What can we do when our heroes become rapists?

Joanna Taylor 14 May 2016

This article contains discussion of sexual crimes and self-harm. 

"You've shot so many of your films here in Europe and yet in the U.S. you haven't even been convicted of rape," French comedian Laurent Lafitte joked as he introduced Woody Allen at Cannes Film Festival this week. His remarks drew on the fact that Woody Allen was accused of sexual abuse by his adoptive daughter, Dylan Farrow, in the 1990s, tacitly comparing him to Roman Polanski, the director who escaped jail for raping a thirteen-year old girl by fleeing to the United States. The audience then proceeded to watch Allen’s new film, Café Society. 

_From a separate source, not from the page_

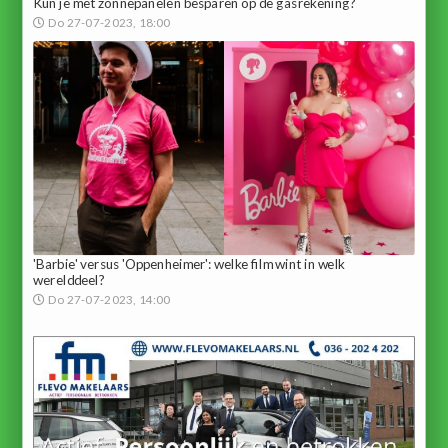
Kun je met zonnepanelen besparen op de gasrekening?
Do 27-07-2023, 18:00
'Barbie' versus 'Oppenheimer': welke film wint in welk
werelddeel?
Do 27-07-2023, 14:00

This incident is one of many like it that have played on my mind because it raises a very difficult question: should we enjoy the art of a reprehensible person? I do enjoy Woody Allen’s films, especially Annie Hall whose iconic ‘lobster moment’ is still parodied and played with in films like 22 Jump Street, just as I think that Alfred Hitchcock’s cinematography is genius, despite him deliberately ruining Tippi Hendren’s career amidst allegations of sexual harassment. 

No-one will deny that what these men have done (or may have done) is utterly vile, but we do continue to appreciate their artistic creations: I watched and analysed Polanksi’s Macbeth, for instance, in high school. It seems strange to me that we apparently see little contradiction between this and the utter defamation of Jimmy Savile and Bill Cosby. One difference, I thought, might be as to whether the crimes were proven or alleged (and thus we must be content with innocent-’til-proven-guilty) but Bill Cosby is yet to be charged for all he is accused of; another I considered was how recent these cases are, yet Woody Allen is still making films. Maybe the difference is simply how serious the individual’s crimes are, but surely all sexual abuse – whether harassment, assault or rape – should be treated seriously. 

The solution I have come up with for this moral blindspot is that we should continue to enjoy the artistic works of reprehensible people once it has produced, but legally pursue them regardless of their celebrity status: they should no longer be allowed the freedom to participate in their field (whether that be film-making or, in the famous case of Chet Evans, play football) once they have been convicted of a crime. Raising awareness about who these producers are and what they have done is also a step in the right direction, as high-profile cases open up a conversation on abuse which victims can benefit and take courage from. Censoring their works would inevitably lead to hysterical screams of “free speech” – and justly so – but would also be far too difficult to impose, because there is no logical point at which to draw the line. Percy Bysshe Shelley and Ted Hughes have both been accusedof driving women to suicide, but 150 years apart; most art produced before the current century will have been done so by someone who believed and did things now deeply unpalatable to us. 

One final distinction I would draw on this issue is where the artist’s reprehensible views or actions spill over into their art: at that point I think we should (without censoring it) condemn it, and highlight its negative qualities rather than ignore them. I am thinking here particularly of Eminem: a rapper whose playful and funny raps I really enjoy, but who also drove his wife, Kim, to a suicide attempt by recording a song in which he imagines killing her and disposing of her body with their daughter. Despite promising not to perform this song in their hometown, Eminem not only performed it, but mimed choking a blow-up doll on stage, after which Kim drove home and slit her wrists. Because of this, I choose not to listen to this song, or any of his others in which he fantasises about violence or rape. 

Appreciating the art of a reprehensible person is entirely possible, and I wouldn’t wish to censor the positive contributions they have made to their field. But it is extremely important that we don’t turn a blind eye to what these individuals have done because we enjoy what they have produced: in fact, they serve as unnerving examples of where power and genius have been abused.